### Exercise objective:
Each line in the entries below that holds the word "echt" belongs in the answer.

___ Entries provided

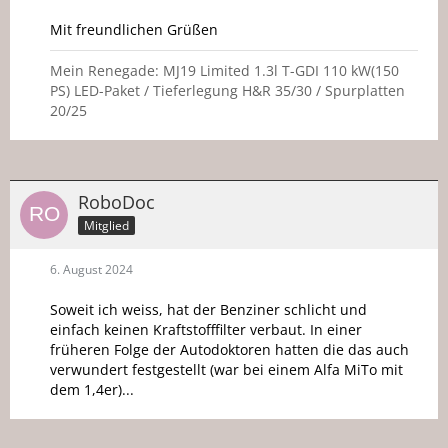
Mit freundlichen Grüßen
Mein Renegade: MJ19 Limited 1.3l T-GDI 110 kW(150
PS) LED-Paket / Tieferlegung H&R 35/30 / Spurplatten
20/25
RoboDoc
Mitglied
6. August 2024
Soweit ich weiss, hat der Benziner schlicht und
einfach keinen Kraftstofffilter verbaut. In einer
früheren Folge der Autodoktoren hatten die das auch
verwundert festgestellt (war bei einem Alfa MiTo mit
dem 1,4er)...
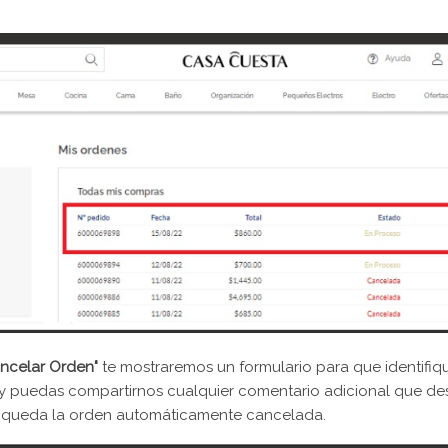
ncelar Orden"
te mostraremos un formulario para que identifiq
y puedas compartirnos cualquier comentario adicional que des
queda la orden automáticamente cancelada.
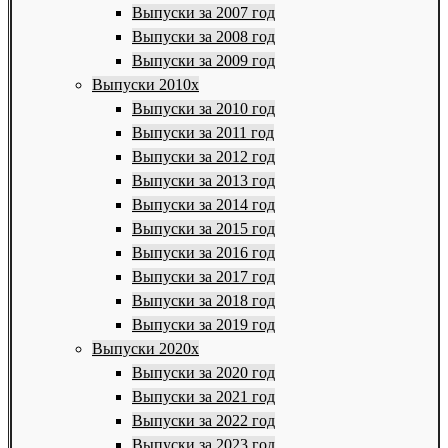
Выпуски за 2007 год
Выпуски за 2008 год
Выпуски за 2009 год
Выпуски 2010х
Выпуски за 2010 год
Выпуски за 2011 год
Выпуски за 2012 год
Выпуски за 2013 год
Выпуски за 2014 год
Выпуски за 2015 год
Выпуски за 2016 год
Выпуски за 2017 год
Выпуски за 2018 год
Выпуски за 2019 год
Выпуски 2020х
Выпуски за 2020 год
Выпуски за 2021 год
Выпуски за 2022 год
Выпуски за 2023 год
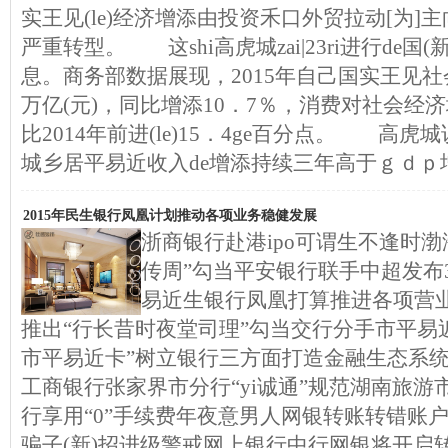
实王见(le)经济增添由投资禾口外贸拉动[为]主向
严重转型。 这shi高虎城zai|23ri进行de国
息。商务部数据展现，2015年自己国实王见社
万亿(元)，同比增添10．7％，消费对社会经济
比2014年前进(le)15．4ge百分点。 高
城乡居平易近收入de增添持续三年高于ｇｄｐ
2015年民生银行凤凰计划推动各项业务稳健发展
浙商银行赴港ipo可谓生不逢时
传周”勾当平安银行联手中超发布3
易近生银行凤凰打算推进各项营
推出“行长昔时夜堂司理”勾当交行分手市平易
市平易近卡”树立银行三方面打造金融生态系
工商银行张家界市分行“yi诚通”规范湖南旅游市
行享用“0”手续费年夜意男人网银转账转错账
骗子(新)招进级警戒网上银行中行网银将开启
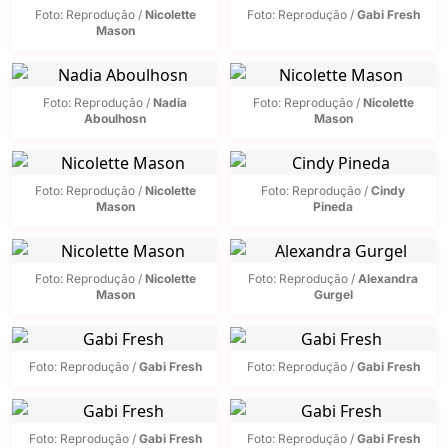
Foto: Reprodução /
Nicolette
Foto: Reprodução /
Gabi Fresh
Mason
Foto: Reprodução /
Nadia
Foto: Reprodução /
Nicolette
Aboulhosn
Mason
Foto: Reprodução /
Nicolette
Foto: Reprodução /
Cindy
Mason
Pineda
Foto: Reprodução /
Nicolette
Foto: Reprodução /
Alexandra
Mason
Gurgel
Foto: Reprodução /
Gabi Fresh
Foto: Reprodução /
Gabi Fresh
Foto: Reprodução /
Gabi Fresh
Foto: Reprodução /
Gabi Fresh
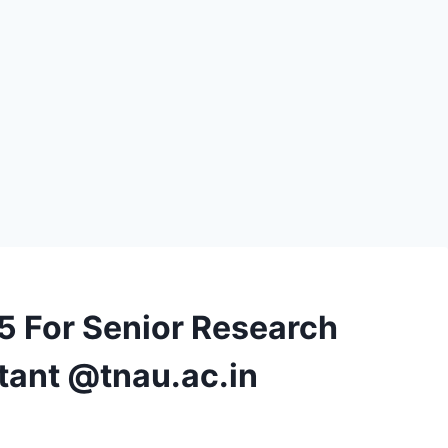
 For Senior Research
stant @tnau.ac.in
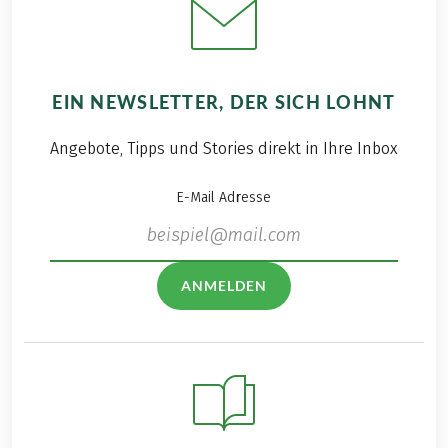
EIN NEWSLETTER, DER SICH LOHNT
Angebote, Tipps und Stories direkt in Ihre Inbox
E-Mail Adresse
ANMELDEN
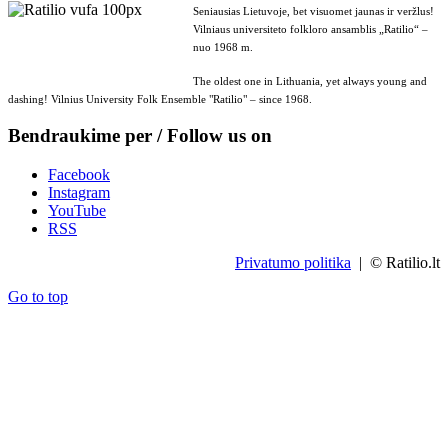
Seniausias Lietuvoje, bet visuomet jaunas ir veržlus!
Vilniaus universiteto folkloro ansamblis „Ratilio“ –
nuo 1968 m.
The oldest one in Lithuania, yet always young and
dashing! Vilnius University Folk Ensemble "Ratilio" – since 1968.
Bendraukime per / Follow us on
Facebook
Instagram
YouTube
RSS
Privatumo politika
| © Ratilio.lt
Go to top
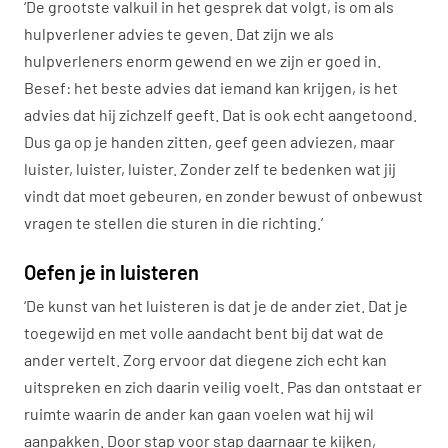
‘De grootste valkuil in het gesprek dat volgt, is om als
hulpverlener advies te geven. Dat zijn we als
hulpverleners enorm gewend en we zijn er goed in.
Besef: het beste advies dat iemand kan krijgen, is het
advies dat hij zichzelf geeft. Dat is ook echt aangetoond.
Dus ga op je handen zitten, geef geen adviezen, maar
luister, luister, luister. Zonder zelf te bedenken wat jij
vindt dat moet gebeuren, en zonder bewust of onbewust
vragen te stellen die sturen in die richting.’
Oefen je in luisteren
‘De kunst van het luisteren is dat je de ander ziet. Dat je
toegewijd en met volle aandacht bent bij dat wat de
ander vertelt. Zorg ervoor dat diegene zich echt kan
uitspreken en zich daarin veilig voelt. Pas dan ontstaat er
ruimte waarin de ander kan gaan voelen wat hij wil
aanpakken. Door stap voor stap daarnaar te kijken,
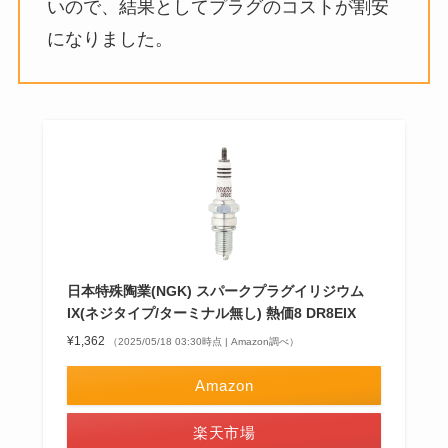
いので、結果としてプラグのコストが割安
になりました。
日本特殊陶業(NGK) スパークプラグイリジウム
IX(ネジタイプ/ターミナル無し) 熱価8 DR8EIX
¥1,362
（2025/05/18 03:30時点 | Amazon調べ）
Amazon
楽天市場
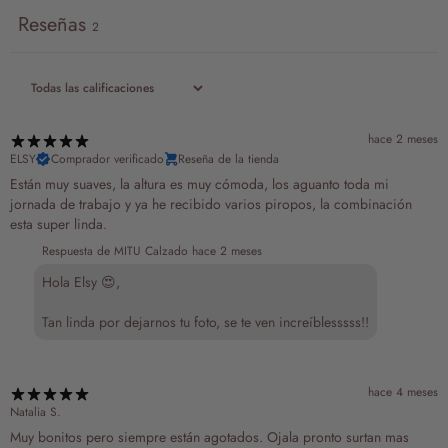
Reseñas
2
hace 2 meses
ELSY
Comprador verificado
Reseña de la tienda
Están muy suaves, la altura es muy cómoda, los aguanto toda mi
jornada de trabajo y ya he recibido varios piropos, la combinación
esta super linda.
Respuesta de MITU Calzado
hace 2 meses
Hola Elsy 😍,
Tan linda por dejarnos tu foto, se te ven increíblesssss!!
hace 4 meses
Natalia S.
Muy bonitos pero siempre están agotados. Ojala pronto surtan mas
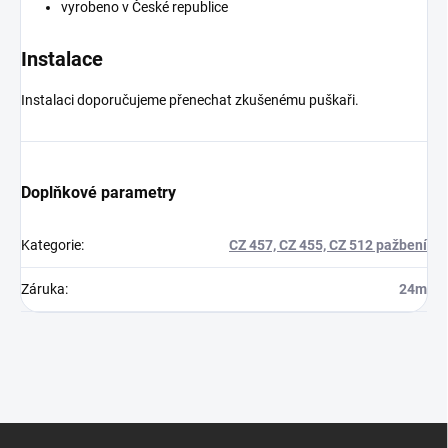
vyrobeno v České republice
Instalace
Instalaci doporučujeme přenechat zkušenému puškaři.
Doplňkové parametry
Kategorie
:
CZ 457, CZ 455, CZ 512 pažbení
Záruka
:
24m
Z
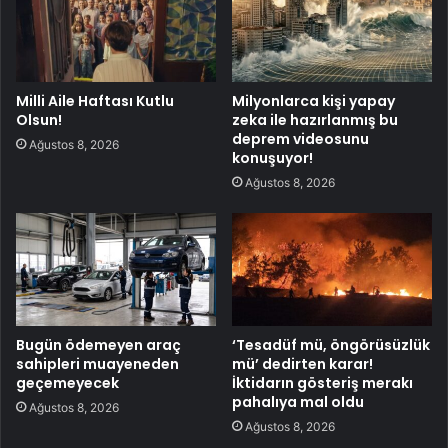
Milli Aile Haftası Kutlu
Milyonlarca kişi yapay
Olsun!
zeka ile hazırlanmış bu
deprem videosunu
Ağustos 8, 2026
konuşuyor!
Ağustos 8, 2026
Bugün ödemeyen araç
‘Tesadüf mü, öngörüsüzlük
sahipleri muayeneden
mü’ dedirten karar!
geçemeyecek
İktidarın gösteriş merakı
pahalıya mal oldu
Ağustos 8, 2026
Ağustos 8, 2026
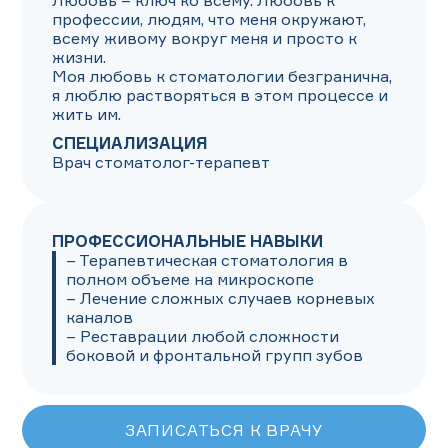
Любовь – ключ ко всему. Любовь к 
профессии, людям, что меня окружают, 
всему живому вокруг меня и просто к 
жизни. 

Моя любовь к стоматологии безгранична, 
я люблю растворяться в этом процессе и 
жить им.
СПЕЦИАЛИЗАЦИЯ
Врач стоматолог-терапевт
ПРОФЕССИОНАЛЬНЫЕ НАВЫКИ
– Терапевтическая стоматология в 
полном объеме на микроскопе

– Лечение сложных случаев корневых 
каналов

– Реставрации любой сложности 
боковой и фронтальной групп зубов
ЗАПИСАТЬСЯ К ВРАЧУ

______

### Exercise answer:
advies dat hij zichzelf geeft. Dat is ook echt aangetoond.
ander vertelt. Zorg ervoor dat diegene zich echt kan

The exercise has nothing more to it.